As you remember from my previous posts, there is a federal law that forgives debt in a situation of a principal reduction or short sale.
Some background: Typically a short sale occurs when the property is no longer worth the amount that the lender is suing you in foreclosure for. (ie you are being sued for $300,000 and your home is only currently worth $150,000). In this case, you wish to sell the property and think you can do so for around $150,000. You, or your lawyer, will be asking the bank for forgiveness off the debt above the $150,000 in our example, thus releasing you from any money liability to your lender and “walking away clean.”
But there is an issue with this. What happens to that forgiveness in terms of your taxes? Usually, forgiveness of any type of debt is considered income to you, and thus taxable. In our example above, the homeowner would be liable for taxes on $150,000 in extra income.

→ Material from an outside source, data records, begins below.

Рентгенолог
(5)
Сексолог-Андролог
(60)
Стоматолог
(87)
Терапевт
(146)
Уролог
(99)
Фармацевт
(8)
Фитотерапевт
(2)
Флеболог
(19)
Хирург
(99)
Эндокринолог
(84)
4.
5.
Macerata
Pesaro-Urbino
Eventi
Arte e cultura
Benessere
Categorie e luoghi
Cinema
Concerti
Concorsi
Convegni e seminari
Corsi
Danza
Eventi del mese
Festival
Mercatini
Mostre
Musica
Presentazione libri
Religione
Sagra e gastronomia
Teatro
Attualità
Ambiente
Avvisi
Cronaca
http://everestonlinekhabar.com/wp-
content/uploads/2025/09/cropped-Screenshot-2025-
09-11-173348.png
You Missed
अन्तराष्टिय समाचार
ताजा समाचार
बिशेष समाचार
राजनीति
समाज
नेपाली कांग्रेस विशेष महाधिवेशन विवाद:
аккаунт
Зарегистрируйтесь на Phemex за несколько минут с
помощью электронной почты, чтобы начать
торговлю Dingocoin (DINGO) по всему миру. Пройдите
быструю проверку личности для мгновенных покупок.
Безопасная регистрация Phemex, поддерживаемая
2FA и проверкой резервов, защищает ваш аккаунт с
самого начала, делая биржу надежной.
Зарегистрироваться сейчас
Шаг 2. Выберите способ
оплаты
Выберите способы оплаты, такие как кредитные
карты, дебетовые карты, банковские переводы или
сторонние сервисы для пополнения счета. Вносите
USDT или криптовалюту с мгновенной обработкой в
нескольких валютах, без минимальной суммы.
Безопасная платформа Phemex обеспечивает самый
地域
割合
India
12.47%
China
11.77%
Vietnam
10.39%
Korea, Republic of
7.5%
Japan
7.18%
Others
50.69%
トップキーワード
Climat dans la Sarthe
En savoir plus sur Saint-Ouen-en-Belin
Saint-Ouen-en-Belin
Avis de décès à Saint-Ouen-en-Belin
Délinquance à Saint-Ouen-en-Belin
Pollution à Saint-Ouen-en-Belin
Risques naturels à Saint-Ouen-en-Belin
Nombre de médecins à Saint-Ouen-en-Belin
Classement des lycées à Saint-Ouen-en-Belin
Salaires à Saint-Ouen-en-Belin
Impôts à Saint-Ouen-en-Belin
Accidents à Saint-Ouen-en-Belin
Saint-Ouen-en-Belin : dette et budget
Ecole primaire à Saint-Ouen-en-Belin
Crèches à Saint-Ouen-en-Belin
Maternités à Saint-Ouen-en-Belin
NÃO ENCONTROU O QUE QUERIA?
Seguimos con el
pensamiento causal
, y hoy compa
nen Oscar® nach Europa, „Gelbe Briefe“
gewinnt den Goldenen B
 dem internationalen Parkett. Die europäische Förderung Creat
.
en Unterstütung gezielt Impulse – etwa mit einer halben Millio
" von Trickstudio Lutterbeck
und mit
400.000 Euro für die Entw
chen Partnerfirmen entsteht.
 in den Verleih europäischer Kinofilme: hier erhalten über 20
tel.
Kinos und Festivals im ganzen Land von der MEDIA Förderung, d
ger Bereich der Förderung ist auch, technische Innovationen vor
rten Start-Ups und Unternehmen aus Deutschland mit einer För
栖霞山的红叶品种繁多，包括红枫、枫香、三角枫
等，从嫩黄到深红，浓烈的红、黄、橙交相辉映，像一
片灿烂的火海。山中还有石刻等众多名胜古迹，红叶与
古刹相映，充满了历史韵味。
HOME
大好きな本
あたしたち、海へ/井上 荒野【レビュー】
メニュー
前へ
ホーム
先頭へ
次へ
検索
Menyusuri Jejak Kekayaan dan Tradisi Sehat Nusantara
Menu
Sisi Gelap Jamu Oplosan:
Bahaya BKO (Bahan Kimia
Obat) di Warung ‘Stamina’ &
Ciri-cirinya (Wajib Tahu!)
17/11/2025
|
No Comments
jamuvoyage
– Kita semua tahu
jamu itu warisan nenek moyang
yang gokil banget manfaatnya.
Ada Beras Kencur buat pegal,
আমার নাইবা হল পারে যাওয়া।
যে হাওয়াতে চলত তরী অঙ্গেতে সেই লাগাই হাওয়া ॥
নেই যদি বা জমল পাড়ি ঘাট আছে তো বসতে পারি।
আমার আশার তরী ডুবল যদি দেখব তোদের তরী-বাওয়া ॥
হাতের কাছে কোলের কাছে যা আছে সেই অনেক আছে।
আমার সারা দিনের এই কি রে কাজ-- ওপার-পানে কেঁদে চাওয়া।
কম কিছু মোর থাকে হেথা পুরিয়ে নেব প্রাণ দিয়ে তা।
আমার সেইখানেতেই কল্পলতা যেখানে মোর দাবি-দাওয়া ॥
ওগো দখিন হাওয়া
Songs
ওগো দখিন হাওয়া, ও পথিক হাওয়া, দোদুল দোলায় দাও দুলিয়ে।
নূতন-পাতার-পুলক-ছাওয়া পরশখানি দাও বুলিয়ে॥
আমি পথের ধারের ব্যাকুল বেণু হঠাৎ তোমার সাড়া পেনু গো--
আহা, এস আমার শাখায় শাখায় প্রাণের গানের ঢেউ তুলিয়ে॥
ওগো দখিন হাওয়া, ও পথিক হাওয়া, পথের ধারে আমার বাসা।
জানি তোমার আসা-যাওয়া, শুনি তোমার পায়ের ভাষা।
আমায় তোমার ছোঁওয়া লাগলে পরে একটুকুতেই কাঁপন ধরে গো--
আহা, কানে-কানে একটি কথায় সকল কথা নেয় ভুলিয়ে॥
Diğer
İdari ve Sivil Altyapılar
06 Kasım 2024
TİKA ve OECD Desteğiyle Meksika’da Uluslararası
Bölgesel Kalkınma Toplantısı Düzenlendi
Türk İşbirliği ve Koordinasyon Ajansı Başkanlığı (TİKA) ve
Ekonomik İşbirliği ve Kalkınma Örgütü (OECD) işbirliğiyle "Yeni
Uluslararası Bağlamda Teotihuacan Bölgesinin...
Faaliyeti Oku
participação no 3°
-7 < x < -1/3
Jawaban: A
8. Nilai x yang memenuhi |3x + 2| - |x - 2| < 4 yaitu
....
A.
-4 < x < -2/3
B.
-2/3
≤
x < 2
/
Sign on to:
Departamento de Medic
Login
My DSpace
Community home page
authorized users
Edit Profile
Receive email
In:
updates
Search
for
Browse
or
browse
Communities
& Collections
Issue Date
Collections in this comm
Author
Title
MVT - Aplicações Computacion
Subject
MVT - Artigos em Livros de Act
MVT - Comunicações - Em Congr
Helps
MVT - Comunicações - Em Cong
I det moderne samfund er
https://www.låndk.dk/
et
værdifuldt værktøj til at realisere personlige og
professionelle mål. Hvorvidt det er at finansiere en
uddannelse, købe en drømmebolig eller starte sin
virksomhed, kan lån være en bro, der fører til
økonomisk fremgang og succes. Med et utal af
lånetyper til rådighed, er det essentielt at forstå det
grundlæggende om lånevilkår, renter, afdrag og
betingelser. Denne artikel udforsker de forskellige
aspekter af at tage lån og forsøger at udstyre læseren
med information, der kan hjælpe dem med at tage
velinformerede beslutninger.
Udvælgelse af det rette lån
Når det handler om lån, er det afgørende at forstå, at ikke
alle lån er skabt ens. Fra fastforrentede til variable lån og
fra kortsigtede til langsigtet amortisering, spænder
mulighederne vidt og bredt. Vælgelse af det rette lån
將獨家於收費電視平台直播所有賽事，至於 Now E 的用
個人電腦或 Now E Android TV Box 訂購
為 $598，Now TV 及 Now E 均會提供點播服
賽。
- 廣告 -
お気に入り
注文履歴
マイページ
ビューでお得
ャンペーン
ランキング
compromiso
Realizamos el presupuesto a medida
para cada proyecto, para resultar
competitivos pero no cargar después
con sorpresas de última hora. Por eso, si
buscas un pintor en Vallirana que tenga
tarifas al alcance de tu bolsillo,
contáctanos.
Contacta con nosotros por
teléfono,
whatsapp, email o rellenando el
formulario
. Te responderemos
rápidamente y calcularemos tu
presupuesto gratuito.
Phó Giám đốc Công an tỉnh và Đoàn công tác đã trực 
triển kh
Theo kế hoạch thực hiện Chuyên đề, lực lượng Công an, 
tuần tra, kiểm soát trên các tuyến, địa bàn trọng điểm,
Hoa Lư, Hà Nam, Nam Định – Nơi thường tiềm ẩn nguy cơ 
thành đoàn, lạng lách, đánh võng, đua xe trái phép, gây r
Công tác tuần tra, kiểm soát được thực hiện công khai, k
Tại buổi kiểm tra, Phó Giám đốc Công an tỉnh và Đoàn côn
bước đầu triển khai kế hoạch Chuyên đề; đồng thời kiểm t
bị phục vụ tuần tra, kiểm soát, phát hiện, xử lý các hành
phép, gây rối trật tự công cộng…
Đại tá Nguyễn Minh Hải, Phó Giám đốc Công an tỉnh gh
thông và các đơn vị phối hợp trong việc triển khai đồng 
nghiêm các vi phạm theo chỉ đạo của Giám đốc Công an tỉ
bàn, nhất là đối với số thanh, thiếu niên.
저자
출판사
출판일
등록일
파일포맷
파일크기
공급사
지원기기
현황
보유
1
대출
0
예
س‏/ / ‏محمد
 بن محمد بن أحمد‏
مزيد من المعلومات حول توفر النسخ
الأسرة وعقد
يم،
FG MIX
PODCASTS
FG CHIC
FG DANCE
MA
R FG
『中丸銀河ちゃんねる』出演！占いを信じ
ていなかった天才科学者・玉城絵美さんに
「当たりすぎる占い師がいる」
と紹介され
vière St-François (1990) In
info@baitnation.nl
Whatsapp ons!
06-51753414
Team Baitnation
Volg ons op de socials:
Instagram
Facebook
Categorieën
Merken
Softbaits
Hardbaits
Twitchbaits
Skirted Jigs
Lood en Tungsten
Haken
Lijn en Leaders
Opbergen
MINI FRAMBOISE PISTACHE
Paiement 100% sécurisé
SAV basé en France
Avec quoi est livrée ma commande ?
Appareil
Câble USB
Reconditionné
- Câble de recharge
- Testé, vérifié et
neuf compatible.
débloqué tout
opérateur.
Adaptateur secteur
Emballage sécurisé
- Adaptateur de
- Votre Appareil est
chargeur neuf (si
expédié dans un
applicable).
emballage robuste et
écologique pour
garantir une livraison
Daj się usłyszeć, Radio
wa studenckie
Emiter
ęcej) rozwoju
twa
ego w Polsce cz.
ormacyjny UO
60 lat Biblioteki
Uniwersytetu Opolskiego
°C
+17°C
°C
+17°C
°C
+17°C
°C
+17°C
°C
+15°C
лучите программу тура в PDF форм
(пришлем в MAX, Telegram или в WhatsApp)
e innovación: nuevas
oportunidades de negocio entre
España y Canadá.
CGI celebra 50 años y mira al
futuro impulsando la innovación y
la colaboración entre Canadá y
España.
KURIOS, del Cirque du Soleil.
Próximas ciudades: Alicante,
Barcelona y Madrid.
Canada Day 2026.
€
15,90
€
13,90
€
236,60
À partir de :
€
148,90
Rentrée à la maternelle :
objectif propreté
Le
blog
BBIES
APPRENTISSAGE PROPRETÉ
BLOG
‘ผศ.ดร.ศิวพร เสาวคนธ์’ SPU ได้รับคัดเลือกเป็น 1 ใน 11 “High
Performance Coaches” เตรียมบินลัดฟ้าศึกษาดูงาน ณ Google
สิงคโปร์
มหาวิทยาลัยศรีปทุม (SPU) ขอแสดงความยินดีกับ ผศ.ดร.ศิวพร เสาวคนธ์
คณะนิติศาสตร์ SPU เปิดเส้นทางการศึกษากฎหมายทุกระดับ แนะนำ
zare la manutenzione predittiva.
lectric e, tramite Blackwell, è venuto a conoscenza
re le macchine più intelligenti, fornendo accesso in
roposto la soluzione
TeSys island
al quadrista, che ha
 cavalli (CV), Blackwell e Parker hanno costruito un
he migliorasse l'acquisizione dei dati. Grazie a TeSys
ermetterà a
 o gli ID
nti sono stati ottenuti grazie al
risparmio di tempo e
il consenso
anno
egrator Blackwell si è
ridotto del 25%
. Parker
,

This means if you make a yearly salary of $50,000, next year you would be taxed on $200,000 in total income, and at a much higher tax bracket.
The Mortgage Forgiveness Debt Relief Act of 2007 was made to address this issue Act stated that in the case of debt forgiveness for a primary residence, this income would NOT be taxable. thus, in our example above, the $150,000 would to be taxable and would vanish “into thin air.”
The same applies if you got a reduction of principal in your loan modification. The amount of principal reduced would vanish and not be taxable. If the Act is not extended, this would be additional income to you in that year and drive you into a much higher tax bracket.
There has been little to no mention of this Act to date, which is set to expire December 31, 2013. In the wake of a near-collapse of the economy, the debt ceiling, government worker furloughs and other crises. I do not see this Act being renewed again. There has been no talk in the news or coming out of the capital on this issue, despite the Act expiring in 58 days.